Shifting from a small number of computers to a distributed system of networked computers creates new challenges. There are more points of failure and more ways that things can go wrong.
Fallacies of distributed computing
The eight fallacies of distributed computing [2] are assumptions that developers too often make about distributed computing:
-
The network is reliable
-
Latency is zero
-
Bandwidth is infinite
-
The network is secure
-
Topology doesn’t change
-
There is one administrator
-
Transport cost is zero
-
The network is homogeneous
Real-world practice inevitably violates these assumptions:
- The network is unreliable
-
IP packets are routinely lost or incorrectly routed. Firewalls can block access. Some protocols can fail. For example, a running microwave oven creates interference that can interrupt WiFi packets.
- Latency is high
-
The laws of physics prevent information from being transmitted faster than the speed of light. It takes 240 milliseconds (each direction) for satellite internet or 70 milliseconds (each direction) for fiber optic cable to send data from Sydney to Silicon Valley. In practice, there are many other reasons for delays: slow routers, overloaded or shared links, inefficient message encodings or signaling, and transmission over slower mediums.
- Bandwidth is limited
-
Users in rural locations, in developing nations, onboard aircraft or onboard cruise ships will not be able to download large files. Residential high-speed broadband may also be overloaded when users are streaming video.
- The network is insecure
-
As I noted in Chapter 9, the network is extremely hostile. Nothing can be trusted. Even internal networks can be insecure and attacks could come from authenticated users.
- Topology changes
-
The network is constantly changing. Your users may install software in new and unexpected configurations. End-users might change firewall configurations or switch from wired ethernet to a mobile hotspot.

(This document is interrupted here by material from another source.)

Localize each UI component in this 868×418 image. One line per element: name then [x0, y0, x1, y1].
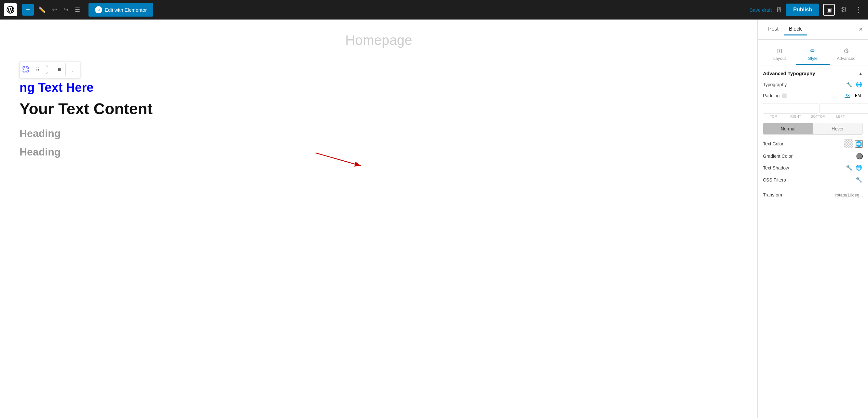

- Information technology departments are complex
-
End-users might not be able to change their network settings. In large corporations, there may be multiple people in charge of IT decisions and configuration.
- Overhead is everywhere
-
Every part of the networking stack adds overheads: when data is streamed to the operating system, when the operating system encodes the data into TCP/IP packets, when the network card encodes it onto ethernet frames and when signals propagate through the physical medium. Every layer incurs a penalty of additional headers and processing time for encoding and translation.
- The internet is heterogenous
-
Users may use: Linux, Windows, Mac, iOS or Android; Firefox, Chrome, Edge, Safari, Internet Explorer, Opera, KaiOS Browser. They may have different network configurations and use VPNs, firewalls and proxies. Some devices may be faulty. Some devices may not strictly follow internet standards.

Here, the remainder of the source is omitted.